Historia pewnych ubrań
piątek, listopada 12, 2010Dzisiejszy (pod tym adresem pierwszy) wpis jest dosyć sentymentalny, ze względów ubraniowych naturalnie. Ile lat ma szary sweterk, który mam na sobie?
Dokładnie nie wiem, ale ma co najmniej tyle lat co ja. Był to niegdyś ulubiony sweter mojej mamy. Pamiętam jeszcze jak go nosiła. Teraz zauroczył i mnie. Jest niesamowicie duży, ciepły i jakiś taki, po prostu swojski.
Buty natomiast były 'wychodzoną' lumpkową miłością. A zaczeło się to ponad rok temu. Cały boży miesiąc stały sobie w second hand'zie i czekały na mnie. Kiedy je kupowałam Pani przy kasie powiedziała, że straciła już nadzieję na nowy dom dla nich.
Torba jest już ze mną rok drugi i pozostanie jeszcze na wiele lat.

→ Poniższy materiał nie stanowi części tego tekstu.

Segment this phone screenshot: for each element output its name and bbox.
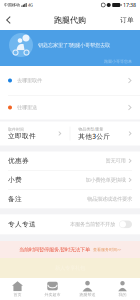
staticText: 当前时间暂停服务,暂时无法下单 — [19, 246, 90, 253]
staticText: 优惠券 — [8, 157, 29, 165]
button[interactable]: Home — [0, 278, 35, 300]
staticText: 跑腿代购 — [54, 15, 86, 25]
staticText: 专人专送 — [8, 220, 36, 228]
staticText: 物品类型/重量 — [78, 126, 103, 132]
staticText: 取件时间 — [8, 127, 24, 132]
staticText: 去哪里取件 — [17, 77, 42, 84]
button[interactable]: 去哪里取件 — [0, 66, 140, 95]
staticText: 本服务当前暂不开放 — [70, 221, 115, 228]
staticText: 外卖超市 — [44, 292, 60, 297]
button[interactable]: Back — [0, 10, 17, 30]
staticText: 中国移动 — [4, 2, 20, 7]
staticText: 17:38 — [123, 2, 136, 9]
button[interactable]: 小费 — [0, 171, 140, 189]
button[interactable]: 取件时间 — [0, 122, 70, 146]
button[interactable]: Food delivery — [35, 278, 70, 300]
button[interactable]: 物品类型/重量 — [70, 122, 140, 146]
staticText: 我的 — [118, 292, 126, 297]
staticText: 钥匙忘家里了?跑腿小哥帮您去取 — [38, 42, 110, 49]
button[interactable]: 专人专送 — [0, 214, 140, 234]
staticText: 其他3公斤 — [78, 132, 110, 141]
button[interactable]: 查看服务时间>> — [93, 247, 121, 252]
staticText: 4G — [28, 2, 33, 8]
staticText: 备注 — [8, 195, 22, 203]
button[interactable]: 钥匙忘家里了?跑腿小哥帮您去取 — [0, 30, 140, 66]
staticText: 查看服务时间>> — [93, 247, 121, 252]
staticText: 立即取件 — [8, 132, 36, 140]
staticText: 加小费抢单更快哦 — [86, 177, 126, 183]
staticText: 订单 — [120, 16, 134, 24]
button[interactable]: Errands — [70, 278, 105, 300]
staticText: 暂无可用 — [106, 158, 126, 164]
staticText: 跑腿帮送 — [80, 292, 96, 297]
staticText: 物品描述或送件要求 — [87, 196, 132, 202]
button[interactable]: Profile — [105, 278, 140, 300]
button[interactable]: 订单 — [114, 10, 140, 30]
button[interactable]: 优惠券 — [0, 152, 140, 170]
staticText: 往哪里送 — [17, 104, 37, 111]
staticText: 小费 — [8, 176, 22, 184]
staticText: 跑腿小哥等您来 — [104, 59, 132, 64]
staticText: 首页 — [14, 292, 22, 297]
button[interactable]: 往哪里送 — [0, 96, 140, 120]
button[interactable]: 备注 — [0, 190, 140, 208]
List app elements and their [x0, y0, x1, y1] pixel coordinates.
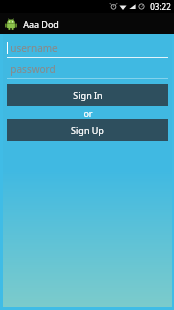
button[interactable]: password: [7, 60, 168, 79]
staticText: 03:22: [150, 1, 171, 12]
staticText: Sign Up: [71, 124, 104, 136]
button[interactable]: Sign In: [7, 84, 168, 106]
staticText: or: [83, 107, 93, 119]
staticText: Aaa Dod: [23, 18, 59, 30]
button[interactable]: username: [7, 39, 168, 58]
staticText: username: [10, 41, 58, 55]
button[interactable]: Sign Up: [7, 119, 168, 141]
staticText: password: [10, 62, 56, 76]
staticText: Sign In: [73, 89, 103, 101]
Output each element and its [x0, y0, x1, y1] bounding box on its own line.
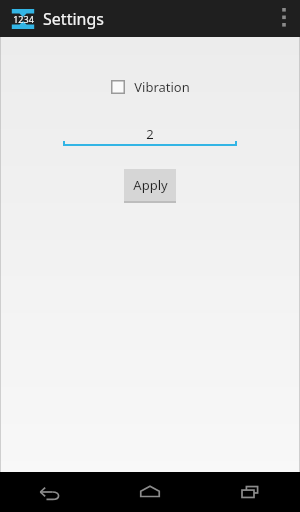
- button[interactable]: 2: [63, 123, 237, 153]
- button[interactable]: Recents: [200, 472, 300, 512]
- button[interactable]: Apply: [124, 169, 176, 203]
- button[interactable]: Back: [0, 472, 100, 512]
- staticText: 1234: [13, 13, 34, 25]
- staticText: Vibration: [134, 78, 190, 96]
- button[interactable]: Vibration: [107, 75, 194, 99]
- staticText: Apply: [133, 176, 168, 194]
- button[interactable]: More options: [268, 0, 300, 37]
- staticText: 2: [146, 125, 154, 143]
- button[interactable]: Up: [8, 5, 38, 33]
- button[interactable]: Home: [100, 472, 200, 512]
- staticText: Settings: [43, 8, 104, 30]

Uwielbiam ją za kolor, pojemność, długi pasek, teksturę. Na początku strasznie się nad nią trzęsłam- do pierwszego przetarcia jak to się mówi;) Teraz nabrała uroku użytkowego (jak to mawia mój luby) i też jest jej z nim do twarzy.
tigro697.pinger.pl
6 komentarze
swietne buty, nawet bardzo
OdpowiedzUsuńWitaj Tigo! :)
OdpowiedzUsuńwow, to niesamowite, że te buty tyle przeleżały w sh, wprost jakby czekały na Ciebie :)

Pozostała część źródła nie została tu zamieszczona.